**WHAT YOU ARE ASKED TO DO**
The lines to reproduce run from the one containing "Профиль в резерве" through the final line of the entries; write them out exactly and add nothing.

**STUDY MATERIAL**
|---|

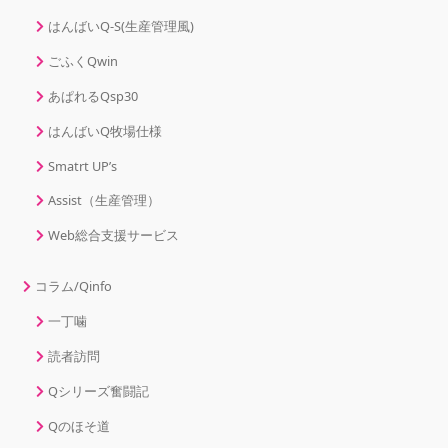
はんばいQ-S(生産管理風)
ごふくQwin
あぱれるQsp30
はんばいQ牧場仕様
Smatrt UP’s
Assist（生産管理）
Web総合支援サービス
コラム/Qinfo
一丁噛
読者訪問
Qシリーズ奮闘記
Qのほそ道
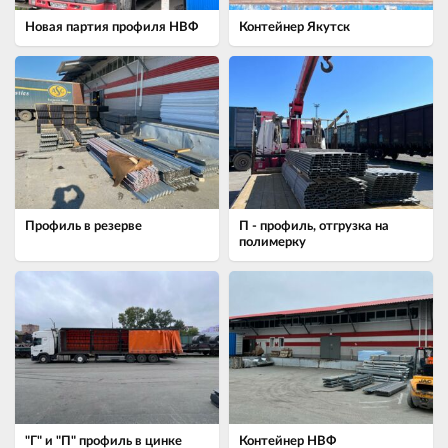
Новая партия профиля НВФ
Контейнер Якутск
Профиль в резерве
П - профиль, отгрузка на
полимерку
"Г" и "П" профиль в цинке
Контейнер НВФ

|---|

**WRITTEN ANSWER**
Профиль в резерве
П - профиль, отгрузка на
полимерку
"Г" и "П" профиль в цинке
Контейнер НВФ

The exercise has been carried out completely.